Entertainment

Games: Race and chase classic Burnout Paradise hits the Switch in Remastered form

Burnout Paradise Remastered's graphics are coming at you at a frame drop free 60fps
Burnout Paradise Remastered's graphics are coming at you at a frame drop free 60fps Burnout Paradise Remastered's graphics are coming at you at a frame drop free 60fps

Burnout Paradise Remastered (Switch)

By: EA

WHY should you pop your Pirellis onto the virtual asphalt of Paradise City again? We've been here before with both the 2008 original and 2018's remaster and those crow's feet are getting hard to ignore on the big screen. But blazing across the portable Switch, it's a thing to behold – now it won't be 'Paradise lost' when away from the telly.

It's fitting that the setting for the fifth Burnout game came from Guns N' Roses' Appetite for Destruction, as Paradise City hosts some of the most devastating carnage ever committed to a videogame.

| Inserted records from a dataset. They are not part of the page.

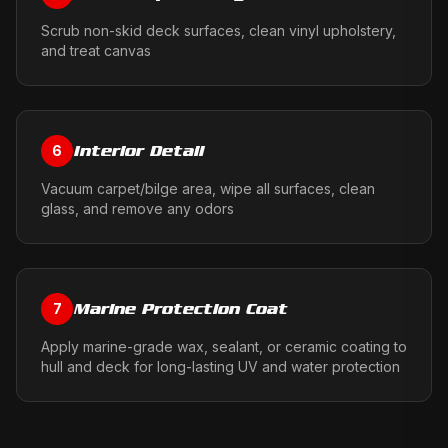
Scrub non-skid deck surfaces, clean vinyl upholstery,
and treat canvas
Interior Detail
6
Vacuum carpet/bilge area, wipe all surfaces, clean
glass, and remove any odors
Marine Protection Coat
7
Apply marine-grade wax, sealant, or ceramic coating to
hull and deck for long-lasting UV and water protection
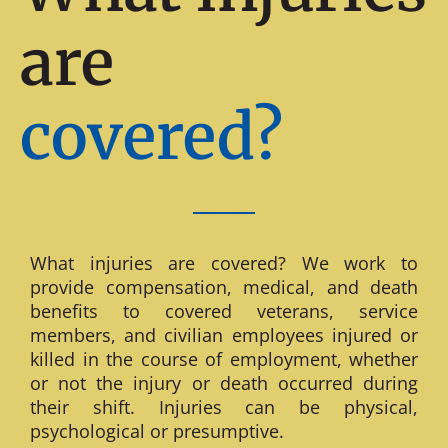
are
covered?
What injuries are covered? We work to
provide compensation, medical, and death
benefits to covered veterans, service
members, and civilian employees injured or
killed in the course of employment, whether
or not the injury or death occurred during
their shift. Injuries can be physical,
psychological or presumptive.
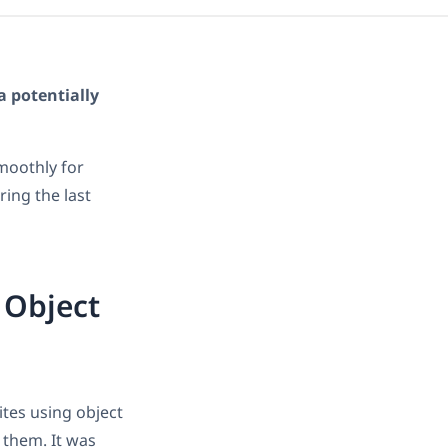
a potentially
moothly for
ing the last
 Object
tes using object
 them. It was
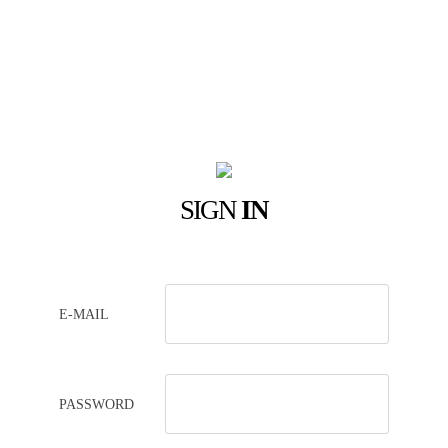
SIGN
IN
E-MAIL
PASSWORD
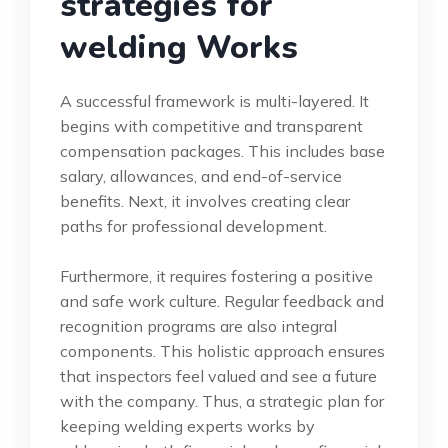
strategies for
welding Works
A successful framework is multi-layered. It
begins with competitive and transparent
compensation packages. This includes base
salary, allowances, and end-of-service
benefits. Next, it involves creating clear
paths for professional development.
Furthermore, it requires fostering a positive
and safe work culture. Regular feedback and
recognition programs are also integral
components. This holistic approach ensures
that inspectors feel valued and see a future
with the company. Thus, a strategic plan for
keeping welding experts works by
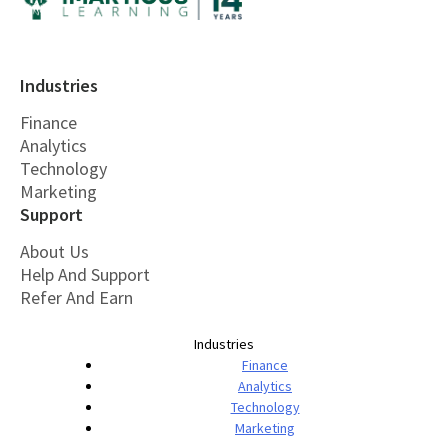
Industries
Finance
Analytics
Technology
Marketing
Support
About Us
Help And Support
Refer And Earn
Industries
Finance
Analytics
Technology
Marketing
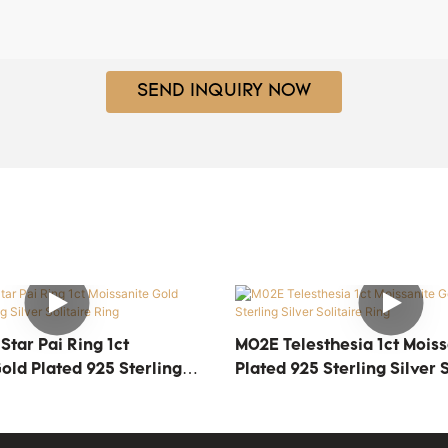
SEND INQUIRY NOW
tar Pai Ring 1ct
M02E Telesthesia 1ct Moiss
old Plated 925 Sterling
Plated 925 Sterling Silver S
ire Ring
Ring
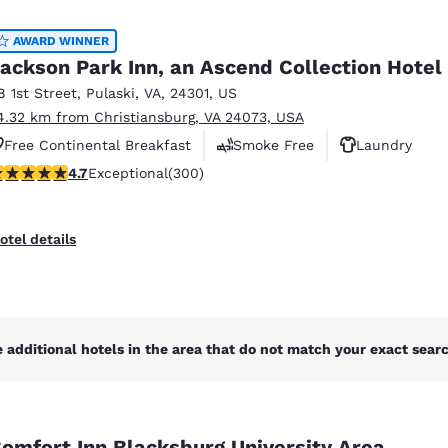
México
Mexico
Español
English
AWARD WINNER
ackson Park Inn, an Ascend Collection Hotel
8 1st Street
,
Pulaski
,
VA
,
24301
,
US
nd
Germany
España
4.32 km from Christiansburg, VA 24073, USA
English
Español
Free Continental Breakfast
Smoke Free
Laundry
France
France
.68 stars rating. Exceptional. 300 reviews
4.7
Exceptional
(300)
Français
English
Italia
Italy
otel details
Italiano
English
ngdom
 additional hotels in the area that do not match your exact search
India
New Zealan
English
English
omfort Inn Blacksburg University Area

With 30 virtual kilometres of full-contact racing that awards precious nitro for vehicular homicide, it may not have much of a brain, but it's definitely got a pulse as you explore a free-roam city where crashes are just as important as the driving.

Handling strikes the perfect balance between grippy and slippy while its sandbox approach means much of your time is spent merrily bombing through the streets and beyond, from city sprawl to mountain passes. Filled to the brim with barriers, backstreets and big-air jumps – complete with Dukes of Hazard style camerawork – it's a dream-come-true for autophiles: driving in the wrong lane, near-missing oncoming traffic and destroying enemy cars accumulates your Burnout bar, which can be splurged on ridiculously high speeds, all while your ears are flayed by classic rock anthems from the likes of Guns N' Roses, Alice in Chains and Soundgarden.

Running at a constant 60fps, both docked and in handheld mode, I've yet to see a single frame dropped, though the night-time racing is pitch-black on the Switch screen, which is also just too small for my aged peepers to read the on-screen text.

Just how they managed to stuff the full remaster onto a Switch cart is pure alchemy, and you'll not only get the base game but all of its DLC – including KITT, Ecto-1 and the Back To The Future DeLorean, plus an entire new island to explore – while streamlined multi-player means you can quickly leap into the Burnout community for some online cops and robbers style capture-the-flag action.

The fifth Burnout game would be become the iconic series' swansong, and its latest Lazarus act scratches the exact same itch the 2008 original did for the best portable arcade racer by a country mile. If only it didn't leave such a sour taste in the pocket. The PS4 and Xbox One remasters launched on a budget, yet Switch owners are asked to pony up full price for what's ultimately a 12-year-old game.

Paradise in the palm doesn't come cheap.